*** Begin section ***
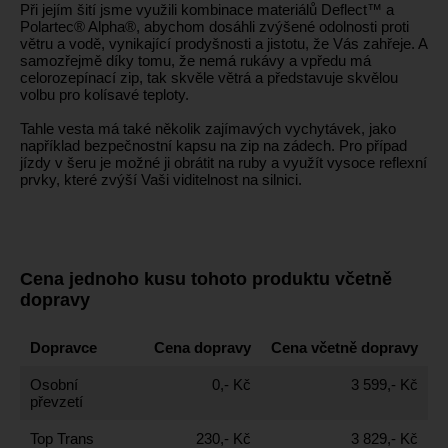
Při jejím šití jsme využili kombinace materiálů Deflect™ a
Polartec® Alpha®, abychom dosáhli zvýšené odolnosti proti
větru a vodě, vynikající prodyšnosti a jistotu, že Vás zahřeje. A
samozřejmě díky tomu, že nemá rukávy a vpředu má
celorozepínací zip, tak skvěle větrá a představuje skvělou
volbu pro kolísavé teploty.
Tahle vesta má také několik zajímavých vychytávek, jako
například bezpečnostní kapsu na zip na zádech. Pro případ
jízdy v šeru je možné ji obrátit na ruby a využít vysoce reflexní
prvky, které zvýší Vaši viditelnost na silnici.
Cena jednoho kusu tohoto produktu včetně
dopravy
Dopravce
Cena dopravy
Cena včetně dopravy
Osobní
0,- Kč
3 599,- Kč
převzetí
Top Trans
230,- Kč
3 829,- Kč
*** End section ***
ASSIGNED TASK> Skipping the images, write out the whole listing exactly.

TASK RESULT>
Při jejím šití jsme využili kombinace materiálů Deflect™ a
Polartec® Alpha®, abychom dosáhli zvýšené odolnosti proti
větru a vodě, vynikající prodyšnosti a jistotu, že Vás zahřeje. A
samozřejmě díky tomu, že nemá rukávy a vpředu má
celorozepínací zip, tak skvěle větrá a představuje skvělou
volbu pro kolísavé teploty.
Tahle vesta má také několik zajímavých vychytávek, jako
například bezpečnostní kapsu na zip na zádech. Pro případ
jízdy v šeru je možné ji obrátit na ruby a využít vysoce reflexní
prvky, které zvýší Vaši viditelnost na silnici.
Cena jednoho kusu tohoto produktu včetně
dopravy
Dopravce
Cena dopravy
Cena včetně dopravy
Osobní
0,- Kč
3 599,- Kč
převzetí
Top Trans
230,- Kč
3 829,- Kč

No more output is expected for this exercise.